# Fluval Spec - Filter too strong



## betaICS (Apr 10, 2012)

Anyone have any ideas on how to mod the fluval spec to
1.) reduce the intake of water

and

2.) outflow of water

The current of the filter is too strong for my Betta and I find him being pulled to the filter.

Pictures would be nice if you have any


----------



## betaICS (Apr 10, 2012)

anybody?


----------



## dramaqueen (Jul 7, 2008)

I know this is late but I'm going to bump this to get some answers.


----------



## Mo (Mar 15, 2012)

betaICS said:


> Anyone have any ideas on how to mod the fluval spec to
> 1.) reduce the intake of water
> Wrapping Arne a small sponge, secured with a rubber band should work magnificently
> and
> ...


Good Luck!






Kim said:


> Since most filters require a filter baffle to work for bettas, I figured I'd show a step-by-step tutorial on how to build one from an ordinary water bottle. Make sure that the bottle is clean and contained only water prior to using. Rinse in HOT water, but never bleach or use soap that could be absorbed by the plastic.
> 
> Step 1: You will need a water bottle, as shown below, scissors, and a piece of tape. Pretty simple right ;-).
> 
> ...


----------



## Thunderloon (Feb 6, 2011)

Erm... Fluval Spec is a rear-sump type with a jet return. It's a very pretty little tank but I can't figure out why the person who designed the filter layout was allowed to live...

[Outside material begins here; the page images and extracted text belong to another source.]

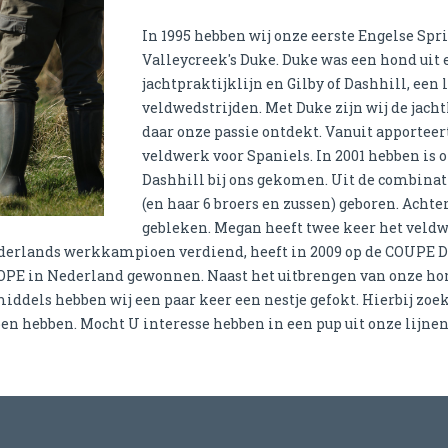
In 1995 hebben wij onze eerste Engelse Spr
Valleycreek's Duke. Duke was een hond uit
jachtpraktijklijn en Gilby of Dashhill, een l
veldwedstrijden. Met Duke zijn wij de jac
daar onze passie ontdekt. Vanuit apporteer
veldwerk voor Spaniels. In 2001 hebben is 
Dashhill bij ons gekomen. Uit de combinat
(en haar 6 broers en zussen) geboren. Achte
gebleken. Megan heeft twee keer het veld
Nederlands werkkampioen verdiend, heeft in 2009 op de COUPE D
OPE in Nederland gewonnen. Naast het uitbrengen van onze hon
middels hebben wij een paar keer een nestje gefokt. Hierbij zo
en hebben. Mocht U interesse hebben in een pup uit onze lijnen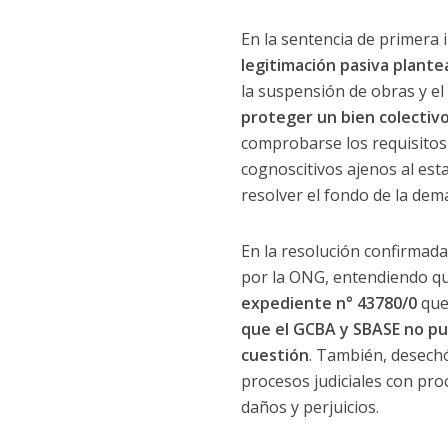
En la sentencia de primera i
legitimación pasiva plante
la suspensión de obras y e
proteger un bien colectivo
comprobarse los requisitos 
cognoscitivos ajenos al est
resolver el fondo de la dem
En la resolución confirmada
por la ONG, entendiendo q
expediente n° 43780/0
que 
que el GCBA y SBASE no pue
cuestión
. También, desechó
procesos judiciales con pr
daños y perjuicios.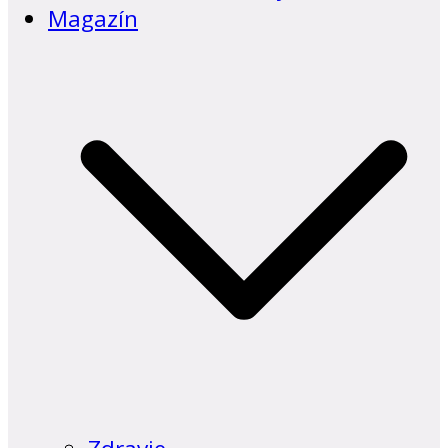
Magazín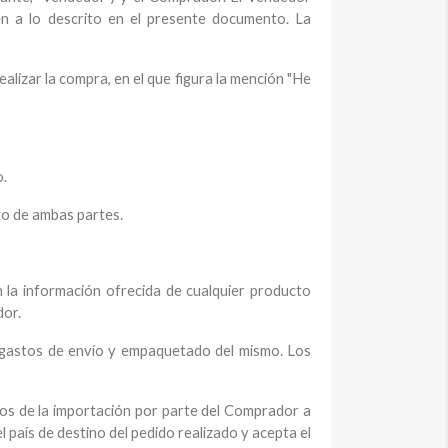
n a lo descrito en el presente documento. La
ealizar la compra, en el que figura la mención "He
o.
to de ambas partes.
n la información ofrecida de cualquier producto
dor.
ye gastos de envío y empaquetado del mismo. Los
dos de la importación por parte del Comprador a
 país de destino del pedido realizado y acepta el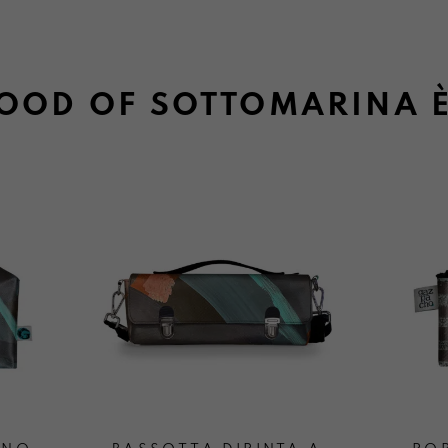
MOOD OF SOTTOMARINA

The primary problem is that the rear filter was designed to handle more bio-load than you can fit in the little space left in the tank. These "nano" companies always take the total volume of the tank then design a filter for that and then WEDGE IT IN.

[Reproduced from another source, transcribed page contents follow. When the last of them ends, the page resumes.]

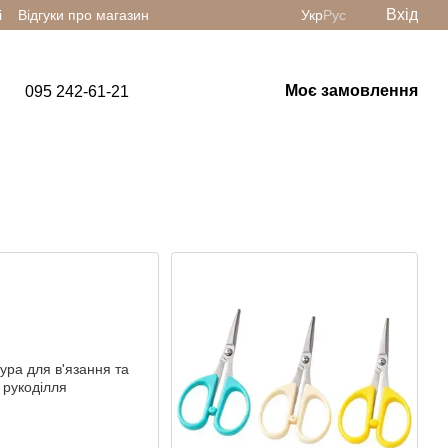
Вхід
і
Відгуки про магазин
Укр
Рус
Моє замовлення
095 242-61-21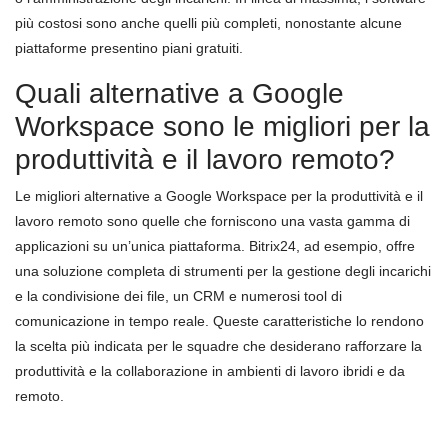
più costosi sono anche quelli più completi, nonostante alcune
piattaforme presentino piani gratuiti.
Quali alternative a Google
Workspace sono le migliori per la
produttività e il lavoro remoto?
Le migliori alternative a Google Workspace per la produttività e il
lavoro remoto sono quelle che forniscono una vasta gamma di
applicazioni su un’unica piattaforma. Bitrix24, ad esempio, offre
una soluzione completa di strumenti per la gestione degli incarichi
e la condivisione dei file, un CRM e numerosi tool di
comunicazione in tempo reale. Queste caratteristiche lo rendono
la scelta più indicata per le squadre che desiderano rafforzare la
produttività e la collaborazione in ambienti di lavoro ibridi e da
remoto.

Best solution I can come up with is pretty drastic but simple. Take both the ceramic nuggets and carbon bag out of the sponge... since neither does anything. Get a cube of high density foam with a hole through it that will fit down above the pump with the hose through it and take out the entire elbow-knob and return thing. Stick it all together with the pump on its lowest setting. Just let the pump push the water up behind the plate and flow out the hole there.

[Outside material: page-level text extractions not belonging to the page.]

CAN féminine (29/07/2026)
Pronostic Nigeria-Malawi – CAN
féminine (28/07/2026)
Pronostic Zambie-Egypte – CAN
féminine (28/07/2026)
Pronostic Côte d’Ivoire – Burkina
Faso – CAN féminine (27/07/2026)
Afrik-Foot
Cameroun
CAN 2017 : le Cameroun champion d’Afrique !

I actually used the right-angle valve and spray bar from a Fluval submersible filter which I altered to be attached to a modified Penguin 100b as a return bio-wheel hack.

I aimed the little jets up, disturbs the surface nicely.

Make sure to keep the little Spec almost brimming with water so fishy doesn't decide to sleep against the skimmer slots or have strips of his fins sucked off by the little bypass slot below.



Now... mine. I cut the sponge thing up and put a U of sponge on the bottom, stuck a little tetra fixed heater in above that then used a rectangular chunk of sponge just at the top behind the slots. I removed the existing elbow and attached that fluval submersible's elbow and jet-pipe. Tank is still tiny but Muffin likes it


----------